As of 2011, three people have completed the Wicklow Round on their own. And one group of three people have finished it together. So which is best? Going alone or as part of a crowd?
The question only came to mind last week when I gave a talk at Basecamp on the Wicklow Round together with Paul Nolan. Paul was one of the awesome threesome that is the only group thus far to complete the Wicklow Round. During the Q&A session, it was obvious that we were giving pretty different answers to the same questions. And many of these differences seemed to come about due to our different team compositions.
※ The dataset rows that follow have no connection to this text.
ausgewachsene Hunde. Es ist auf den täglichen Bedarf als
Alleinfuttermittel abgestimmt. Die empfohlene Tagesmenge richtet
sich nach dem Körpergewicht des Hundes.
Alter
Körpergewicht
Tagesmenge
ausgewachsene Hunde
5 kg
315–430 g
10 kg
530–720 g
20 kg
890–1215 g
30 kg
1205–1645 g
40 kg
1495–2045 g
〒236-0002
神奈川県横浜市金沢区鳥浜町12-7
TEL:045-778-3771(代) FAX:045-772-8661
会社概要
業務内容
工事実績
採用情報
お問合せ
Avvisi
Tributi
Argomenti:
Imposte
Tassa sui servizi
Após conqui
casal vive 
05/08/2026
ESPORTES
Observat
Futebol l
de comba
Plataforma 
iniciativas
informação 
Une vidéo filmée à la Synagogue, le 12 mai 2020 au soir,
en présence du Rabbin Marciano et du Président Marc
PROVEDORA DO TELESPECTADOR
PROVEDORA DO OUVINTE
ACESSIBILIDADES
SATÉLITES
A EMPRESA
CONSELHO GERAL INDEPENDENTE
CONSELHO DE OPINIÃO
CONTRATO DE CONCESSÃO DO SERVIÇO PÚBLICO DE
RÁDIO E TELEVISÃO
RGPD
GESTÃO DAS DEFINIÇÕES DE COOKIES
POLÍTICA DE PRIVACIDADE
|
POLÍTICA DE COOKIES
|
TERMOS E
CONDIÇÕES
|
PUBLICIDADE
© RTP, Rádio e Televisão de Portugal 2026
The first obvious difference was around transitions, when we would pick-up food from supporters on the roadside. Paul’s regime was that they had a minute to complete it. What with three of them in the team, it was important that they kept moving, that no one faffed around. I took far longer. But this wasn’t because I am inefficient. It was because I hadn’t seen anyone for hours, and needed to quickly debrief to them what was going on out there. I needed them to know that I was fine. I needed a few minutes for them to give me a little bit of encouragement to continue on. As Paul and his team had each other for this function whilst they were still on the mountains, they didn’t need to use their transitions for such chat and catch-ups.
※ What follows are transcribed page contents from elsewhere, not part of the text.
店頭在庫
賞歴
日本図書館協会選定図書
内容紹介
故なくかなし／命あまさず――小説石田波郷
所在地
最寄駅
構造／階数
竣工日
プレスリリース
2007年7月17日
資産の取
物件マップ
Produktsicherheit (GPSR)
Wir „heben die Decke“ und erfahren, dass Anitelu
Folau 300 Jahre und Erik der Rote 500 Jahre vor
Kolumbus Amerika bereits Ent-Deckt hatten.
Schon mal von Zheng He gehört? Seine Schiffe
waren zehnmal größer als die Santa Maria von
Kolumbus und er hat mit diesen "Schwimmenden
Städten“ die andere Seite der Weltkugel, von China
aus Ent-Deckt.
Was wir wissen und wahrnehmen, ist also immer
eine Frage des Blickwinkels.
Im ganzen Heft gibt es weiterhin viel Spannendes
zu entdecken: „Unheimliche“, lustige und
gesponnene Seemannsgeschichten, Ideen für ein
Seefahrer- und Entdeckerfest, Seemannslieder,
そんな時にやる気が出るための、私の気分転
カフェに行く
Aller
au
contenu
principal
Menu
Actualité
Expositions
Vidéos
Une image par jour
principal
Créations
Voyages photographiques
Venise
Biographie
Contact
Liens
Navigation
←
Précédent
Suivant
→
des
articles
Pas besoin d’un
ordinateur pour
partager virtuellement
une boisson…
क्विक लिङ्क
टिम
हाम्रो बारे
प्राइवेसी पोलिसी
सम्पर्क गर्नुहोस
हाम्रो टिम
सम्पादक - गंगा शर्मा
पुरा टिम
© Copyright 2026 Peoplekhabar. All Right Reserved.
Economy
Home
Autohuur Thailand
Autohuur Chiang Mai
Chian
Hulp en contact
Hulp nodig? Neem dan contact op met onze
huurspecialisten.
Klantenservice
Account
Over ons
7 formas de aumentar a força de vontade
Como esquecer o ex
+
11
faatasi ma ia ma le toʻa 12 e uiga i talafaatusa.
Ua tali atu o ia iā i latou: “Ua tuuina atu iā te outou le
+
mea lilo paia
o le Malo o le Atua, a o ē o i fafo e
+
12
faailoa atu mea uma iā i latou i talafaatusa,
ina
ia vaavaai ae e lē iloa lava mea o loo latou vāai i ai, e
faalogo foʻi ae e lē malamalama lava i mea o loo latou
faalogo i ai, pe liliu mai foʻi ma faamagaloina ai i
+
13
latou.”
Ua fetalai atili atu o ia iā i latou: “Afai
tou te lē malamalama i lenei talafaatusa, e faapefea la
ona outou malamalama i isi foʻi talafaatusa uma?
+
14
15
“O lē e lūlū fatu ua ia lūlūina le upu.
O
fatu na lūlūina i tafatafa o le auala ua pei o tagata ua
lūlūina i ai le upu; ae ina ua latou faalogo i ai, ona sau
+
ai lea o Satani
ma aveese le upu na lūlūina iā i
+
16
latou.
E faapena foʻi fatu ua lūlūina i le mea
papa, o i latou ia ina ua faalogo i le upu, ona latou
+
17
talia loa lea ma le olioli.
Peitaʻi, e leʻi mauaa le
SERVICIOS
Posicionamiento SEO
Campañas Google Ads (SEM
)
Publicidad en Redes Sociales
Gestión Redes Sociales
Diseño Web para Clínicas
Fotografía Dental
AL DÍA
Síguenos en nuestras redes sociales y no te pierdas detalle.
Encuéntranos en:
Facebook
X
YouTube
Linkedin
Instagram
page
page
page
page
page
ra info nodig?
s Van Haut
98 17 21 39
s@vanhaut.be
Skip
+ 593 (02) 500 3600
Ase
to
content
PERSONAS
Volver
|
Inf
Next issue was around route choice, particularly between Scarr and Knocknacloghue. Paul and co. took a route that involved stripping down and swimming across a river. I, on the other hand, wanted to avoid any intrepid routes that could potentially lead to sudden death. Being alone, and female, meant that I chose routes that I knew I could complete on my own. Being in a group, I may have risked taking other routes that I could complete with a helping team-mate’s hand.
Another thing differentiating group and solo attempts is around keeping motivation up. I often wonder if I would have completed the Wicklow Round back in 2008 if I had run with Andrew McCarthy as originally planned. Instead, when I was emotionally and physically drained close to the end of my first attempt, I made a stunningly slippery descent to giving up within the space of an hour with only 20 kilometres to go. There was no one around to stop me. Paul instead talked about their group’s scoring system on summits. On all the tops, their team members stated how they felt on a scale of 1 to 10, 10 being the best. When one team member hit a score of 3, the others rallied around. It must have worked, as all of them completed the Round together on their first attempt.
The final issue of going group or solo is around speed. On your own, you can go whatever speed you want. When with others, there will always be someone feeling fine who’s picking up pace. And there will always be another hanging on for dear life. Paul talked about a team mate who naturally sped up after 16 hours. At one stage towards the end, Paul shared how he had told the other two to go on so that they could record a better time, and that he would finish behind. Paul was immediately told what he could do with that suggestion. They all finished together as one team. Also, given that I have recorded the slowest time thus far of the Wicklow Round, I think I would have felt guilty if I had teamed up with any of the others because I would have slowed them down.
I don’t think there is a right or wrong way to do the Wicklow Round. Paul Mahon, a team mate member of Paul Nolan on that successful Round attempt, firmly stated to me once that he wasn’t interested in going solo. On the other hand, I needed to prove to myself that I could do it on my own. So it’s probably more about finding out what suits you as individual and deciding whether you want to do it with others or to simply go out there alone.